- [Exercise] Copy out each line of the data holding "Санкт".
---------- Data for this exercise ----------
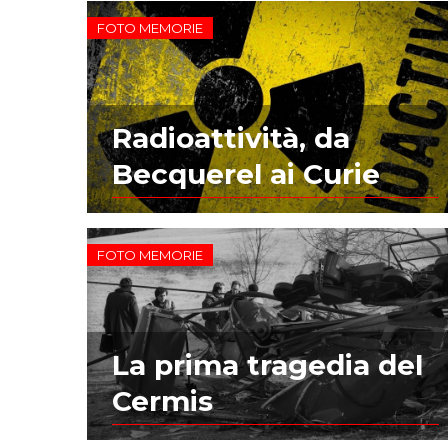
FOTO MEMORIE
Radioattività, da
Becquerel ai Curie
FOTO MEMORIE
La prima tragedia del
Cermis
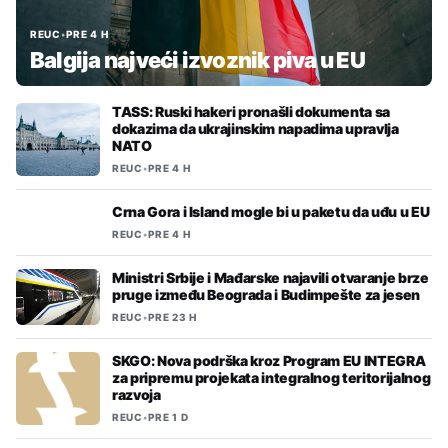
REUC
•
PRE 4 H
Balgija najveći izvoznik piva u EU
TASS: Ruski hakeri pronašli dokumenta sa
dokazima da ukrajinskim napadima upravlja
NATO
REUC
•
PRE 4 H
Crna Gora i Island mogle bi u paketu da uđu u EU
REUC
•
PRE 4 H
Ministri Srbije i Mađarske najavili otvaranje brze
pruge između Beograda i Budimpešte za jesen
REUC
•
PRE 23 H
SKGO: Nova podrška kroz Program EU INTEGRA
za pripremu projekata integralnog teritorijalnog
razvoja
REUC
•
PRE 1 D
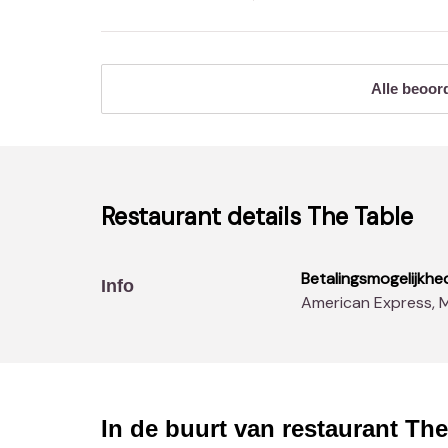
Alle beoor
Restaurant details
The Table
Betalingsmogelijkhe
Info
American Express, 
In de buurt van restaurant
The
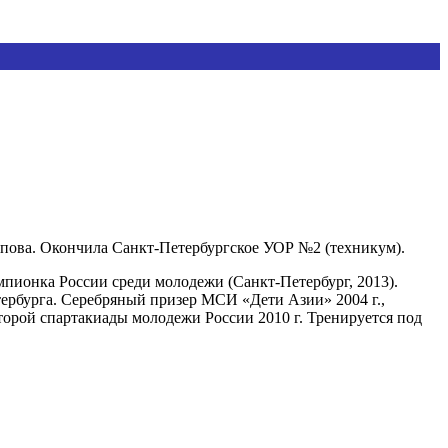
ова. Окончила Санкт-Петербургское УОР №2 (техникум).
пионка России среди молодежи (Санкт-Петербург, 2013).
тербурга. Серебряный призер МСИ «Дети Азии» 2004 г.,
Второй спартакиады молодежи России 2010 г. Тренируется под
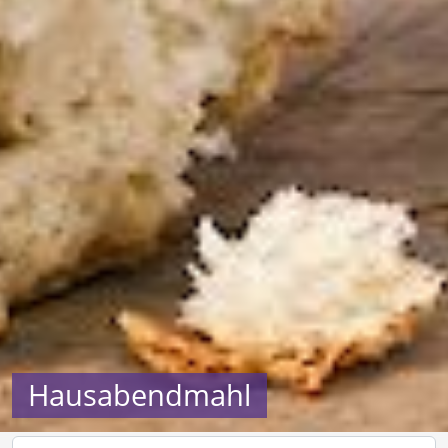
Hausabendmahl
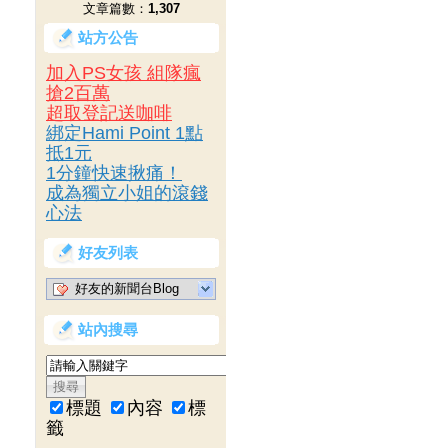
文章篇數：
1,307
站方公告
加入PS女孩 組隊瘋
搶2百萬
超取登記送咖啡
綁定Hami Point 1點
抵1元
1分鐘快速揪痛！
成為獨立小姐的滾錢
心法
好友列表
好友的新聞台Blog
站內搜尋
標題
內容
標
籤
----------
- [Response to the task]
ова. Окончила Санкт-Петербургское УОР №2 (техникум).
пионка России среди молодежи (Санкт-Петербург, 2013).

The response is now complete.